▸ **Data**:
━━━━━━━━━━━━━━━━━━━━━━━━━━━━━━

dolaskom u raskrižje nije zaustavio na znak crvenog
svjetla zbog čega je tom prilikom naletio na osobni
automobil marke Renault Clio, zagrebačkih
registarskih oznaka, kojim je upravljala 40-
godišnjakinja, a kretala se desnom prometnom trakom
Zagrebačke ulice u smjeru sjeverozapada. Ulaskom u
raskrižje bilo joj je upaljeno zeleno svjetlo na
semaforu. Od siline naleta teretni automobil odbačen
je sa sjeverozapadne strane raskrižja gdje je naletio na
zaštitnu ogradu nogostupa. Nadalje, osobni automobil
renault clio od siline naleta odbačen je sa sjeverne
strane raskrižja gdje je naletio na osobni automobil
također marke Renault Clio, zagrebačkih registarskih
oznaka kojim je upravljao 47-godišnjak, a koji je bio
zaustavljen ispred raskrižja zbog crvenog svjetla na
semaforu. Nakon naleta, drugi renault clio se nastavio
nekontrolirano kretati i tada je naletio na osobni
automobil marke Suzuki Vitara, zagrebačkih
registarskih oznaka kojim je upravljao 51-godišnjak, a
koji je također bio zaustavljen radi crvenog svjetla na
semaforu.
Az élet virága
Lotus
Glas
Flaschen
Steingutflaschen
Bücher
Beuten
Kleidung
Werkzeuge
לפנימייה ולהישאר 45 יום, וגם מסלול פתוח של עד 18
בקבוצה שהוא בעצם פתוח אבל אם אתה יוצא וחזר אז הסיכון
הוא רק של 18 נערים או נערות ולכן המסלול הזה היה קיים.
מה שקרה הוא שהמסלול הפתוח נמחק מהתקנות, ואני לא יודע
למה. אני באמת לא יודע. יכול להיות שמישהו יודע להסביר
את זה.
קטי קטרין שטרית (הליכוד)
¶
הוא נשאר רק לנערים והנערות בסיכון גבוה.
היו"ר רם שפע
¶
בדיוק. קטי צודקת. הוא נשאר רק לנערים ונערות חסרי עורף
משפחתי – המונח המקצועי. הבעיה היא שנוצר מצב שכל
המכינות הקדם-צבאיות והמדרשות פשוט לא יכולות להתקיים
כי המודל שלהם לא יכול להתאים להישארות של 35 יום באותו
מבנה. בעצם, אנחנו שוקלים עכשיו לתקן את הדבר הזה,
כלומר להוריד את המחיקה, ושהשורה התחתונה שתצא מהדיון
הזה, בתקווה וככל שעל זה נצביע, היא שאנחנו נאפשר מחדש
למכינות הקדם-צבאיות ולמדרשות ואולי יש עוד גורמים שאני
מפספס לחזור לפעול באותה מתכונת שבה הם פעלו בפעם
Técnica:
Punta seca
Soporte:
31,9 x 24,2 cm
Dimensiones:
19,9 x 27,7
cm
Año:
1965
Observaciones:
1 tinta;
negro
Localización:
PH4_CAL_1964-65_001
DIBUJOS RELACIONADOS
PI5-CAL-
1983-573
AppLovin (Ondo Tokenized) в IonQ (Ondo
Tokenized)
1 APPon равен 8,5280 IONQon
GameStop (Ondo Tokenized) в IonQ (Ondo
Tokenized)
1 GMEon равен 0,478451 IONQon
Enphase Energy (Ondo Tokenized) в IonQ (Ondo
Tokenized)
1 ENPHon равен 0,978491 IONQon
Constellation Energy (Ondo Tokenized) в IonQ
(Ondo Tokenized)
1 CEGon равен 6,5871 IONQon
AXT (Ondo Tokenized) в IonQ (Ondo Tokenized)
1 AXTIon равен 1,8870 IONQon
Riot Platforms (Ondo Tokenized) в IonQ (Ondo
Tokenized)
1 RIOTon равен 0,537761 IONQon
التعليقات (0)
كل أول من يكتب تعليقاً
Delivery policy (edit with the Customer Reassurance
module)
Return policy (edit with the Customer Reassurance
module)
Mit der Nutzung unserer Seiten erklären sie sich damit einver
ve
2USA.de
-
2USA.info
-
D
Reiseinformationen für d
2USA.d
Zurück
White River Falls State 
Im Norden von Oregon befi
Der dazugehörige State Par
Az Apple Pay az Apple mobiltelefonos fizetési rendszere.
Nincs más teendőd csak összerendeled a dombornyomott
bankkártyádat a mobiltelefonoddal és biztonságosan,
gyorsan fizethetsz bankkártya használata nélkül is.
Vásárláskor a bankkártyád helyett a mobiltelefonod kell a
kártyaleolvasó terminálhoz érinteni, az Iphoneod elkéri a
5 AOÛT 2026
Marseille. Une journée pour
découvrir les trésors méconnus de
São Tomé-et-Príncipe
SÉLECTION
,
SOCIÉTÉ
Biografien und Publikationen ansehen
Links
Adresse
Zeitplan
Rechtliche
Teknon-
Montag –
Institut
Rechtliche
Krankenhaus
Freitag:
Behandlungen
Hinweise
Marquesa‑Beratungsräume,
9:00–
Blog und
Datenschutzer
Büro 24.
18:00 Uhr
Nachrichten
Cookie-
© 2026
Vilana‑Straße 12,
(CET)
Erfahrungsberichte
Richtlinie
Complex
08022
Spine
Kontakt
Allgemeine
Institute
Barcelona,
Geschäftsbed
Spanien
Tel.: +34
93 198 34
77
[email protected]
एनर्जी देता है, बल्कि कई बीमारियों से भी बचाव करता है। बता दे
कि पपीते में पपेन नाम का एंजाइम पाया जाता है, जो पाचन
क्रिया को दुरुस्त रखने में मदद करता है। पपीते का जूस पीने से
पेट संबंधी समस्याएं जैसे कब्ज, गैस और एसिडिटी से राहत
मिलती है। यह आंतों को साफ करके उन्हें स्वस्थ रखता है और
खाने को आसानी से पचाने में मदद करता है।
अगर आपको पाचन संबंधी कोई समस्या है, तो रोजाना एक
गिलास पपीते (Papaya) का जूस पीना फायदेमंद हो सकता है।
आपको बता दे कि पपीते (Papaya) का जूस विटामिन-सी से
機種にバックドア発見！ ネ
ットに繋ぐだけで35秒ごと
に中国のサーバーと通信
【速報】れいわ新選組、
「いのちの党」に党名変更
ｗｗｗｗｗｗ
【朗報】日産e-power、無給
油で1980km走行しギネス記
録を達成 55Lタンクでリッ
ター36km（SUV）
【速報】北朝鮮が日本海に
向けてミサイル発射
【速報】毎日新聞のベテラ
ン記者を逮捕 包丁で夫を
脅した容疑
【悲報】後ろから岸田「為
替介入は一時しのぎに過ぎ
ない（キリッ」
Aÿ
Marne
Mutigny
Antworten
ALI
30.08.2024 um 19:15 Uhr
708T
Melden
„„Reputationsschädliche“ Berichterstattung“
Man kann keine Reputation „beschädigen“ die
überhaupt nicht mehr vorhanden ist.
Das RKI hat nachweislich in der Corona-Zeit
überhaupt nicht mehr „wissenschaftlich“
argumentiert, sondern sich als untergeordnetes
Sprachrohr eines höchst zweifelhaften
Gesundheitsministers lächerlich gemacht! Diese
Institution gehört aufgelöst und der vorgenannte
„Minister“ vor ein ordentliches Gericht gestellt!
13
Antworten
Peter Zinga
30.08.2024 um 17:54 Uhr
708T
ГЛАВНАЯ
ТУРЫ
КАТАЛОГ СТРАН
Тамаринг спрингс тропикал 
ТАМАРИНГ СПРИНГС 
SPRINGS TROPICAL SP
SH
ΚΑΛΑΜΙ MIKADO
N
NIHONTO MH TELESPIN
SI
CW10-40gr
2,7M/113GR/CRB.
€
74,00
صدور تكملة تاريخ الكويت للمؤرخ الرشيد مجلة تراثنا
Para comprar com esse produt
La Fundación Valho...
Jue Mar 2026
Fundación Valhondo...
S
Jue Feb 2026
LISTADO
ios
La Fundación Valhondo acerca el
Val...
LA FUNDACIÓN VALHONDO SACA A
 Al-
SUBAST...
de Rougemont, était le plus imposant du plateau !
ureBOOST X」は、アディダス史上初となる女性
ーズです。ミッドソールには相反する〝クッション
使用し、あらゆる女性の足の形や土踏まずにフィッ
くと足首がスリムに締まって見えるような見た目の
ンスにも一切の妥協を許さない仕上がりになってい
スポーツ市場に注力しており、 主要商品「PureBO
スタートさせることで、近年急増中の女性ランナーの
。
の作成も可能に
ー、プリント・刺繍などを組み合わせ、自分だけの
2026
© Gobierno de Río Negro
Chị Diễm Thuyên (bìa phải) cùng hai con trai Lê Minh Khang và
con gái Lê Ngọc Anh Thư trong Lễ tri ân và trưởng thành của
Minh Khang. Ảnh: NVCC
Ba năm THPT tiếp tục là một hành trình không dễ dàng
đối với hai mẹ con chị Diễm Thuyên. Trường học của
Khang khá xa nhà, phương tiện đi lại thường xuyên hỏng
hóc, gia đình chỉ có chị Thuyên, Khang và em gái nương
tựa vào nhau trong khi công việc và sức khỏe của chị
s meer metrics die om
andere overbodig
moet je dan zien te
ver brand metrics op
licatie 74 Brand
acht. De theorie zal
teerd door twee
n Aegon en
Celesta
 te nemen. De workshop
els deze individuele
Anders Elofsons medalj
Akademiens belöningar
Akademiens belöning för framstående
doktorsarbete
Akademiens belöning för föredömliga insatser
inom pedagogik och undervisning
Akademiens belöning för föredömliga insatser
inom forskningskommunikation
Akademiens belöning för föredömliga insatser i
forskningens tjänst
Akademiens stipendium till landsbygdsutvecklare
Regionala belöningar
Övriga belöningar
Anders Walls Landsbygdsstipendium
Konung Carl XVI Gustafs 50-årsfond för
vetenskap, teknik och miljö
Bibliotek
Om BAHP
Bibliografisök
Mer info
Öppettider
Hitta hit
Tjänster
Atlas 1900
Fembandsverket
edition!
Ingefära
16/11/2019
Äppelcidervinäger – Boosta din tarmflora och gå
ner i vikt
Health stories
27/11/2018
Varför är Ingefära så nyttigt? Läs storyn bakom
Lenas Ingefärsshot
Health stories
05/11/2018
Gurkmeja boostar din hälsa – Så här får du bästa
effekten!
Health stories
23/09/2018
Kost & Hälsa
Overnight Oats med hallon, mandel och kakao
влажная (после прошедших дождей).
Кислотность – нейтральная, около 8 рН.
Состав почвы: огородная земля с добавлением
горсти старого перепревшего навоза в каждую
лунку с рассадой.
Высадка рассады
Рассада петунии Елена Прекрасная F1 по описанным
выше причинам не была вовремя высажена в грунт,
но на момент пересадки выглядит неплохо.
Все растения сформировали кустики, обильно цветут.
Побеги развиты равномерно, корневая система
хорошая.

━━━━━━━━━━━━━━━━━━━━━━━━━━━━━━

▸ **Requirement**:
Would you please copy each line of the listing that contains the word "Minh"?

▸ **Response area**:
Chị Diễm Thuyên (bìa phải) cùng hai con trai Lê Minh Khang và
Minh Khang. Ảnh: NVCC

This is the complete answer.